John Pepper and CYC students, circa 1994
John Pepper and CYC students, circa 1994

It was an enormous amount of hard work, but the way the community rallied behind our mission was amazing.
Joe Pichler and John Barrett went out to raise what became $20 million for last-dollar scholarships. We brought an internal focus, with enormous help from Miriam West and Maria Cholak and, of course, CYC’s leaders: Sister Jean Patrice Harrington, then John Bryant, Myrtis Powell, and most recently, Jane Keller.

Cincinnati Youth Collaborative has brought so much to my life. My mentoring relationship with Kevin Andrew generated a heightened awareness of the power of family in enabling him to be the first in that family to go to college. My family and I attended his two weddings–one an African ceremony, the other a civil ceremony. We have come to know his lovely wife, Linda, and their children.

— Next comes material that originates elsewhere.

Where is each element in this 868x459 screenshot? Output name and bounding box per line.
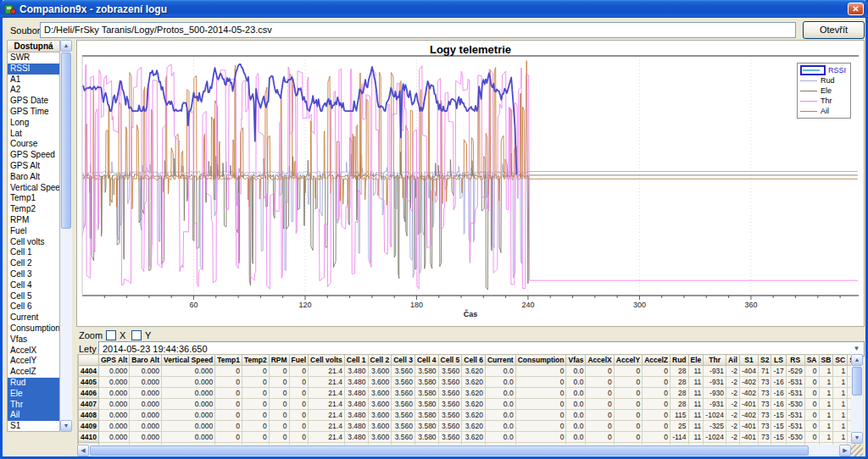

John Pepper and his mentee Kevin Andrew
John Pepper and his mentee Kevin Andrew, circa 2002

My involvement with CYC has taught me the enormous challenges people face and the two different worlds in which we can live, marked evermore by a chasm between disadvantage and need, and privilege and abundance.

CYC and its mentors have shown me the power of the human spirit and the contributions we make to one another—the fact that with support, just about everyone on this earth can succeed, and that providing that support is one of the greatest privileges any one of us can share.

CYC, as with so much else in my life, has shown me the importance of leadership. We’ve had six leaders of CYC over its now 28-year history. Four have been outstanding; two were miss-hires for which I was responsible. I can recall fewer greater learnings than the importance of taking ultimate care when it comes to appointing the leader of an organization, never being too hurried by a deadline to say, “No,” to someone whose credentials just don’t measure up to the task.

Above all, CYC shows the enormous responsibility we have as individuals, as a community, and as a nation, to support young people, from the earliest age, so that they have the opportunity to grow up and fulfill their potential. There is no excuse for allowing the future of a young child to be so largely predictable based on the zip code in which he or she is born. We can do better. We must do better.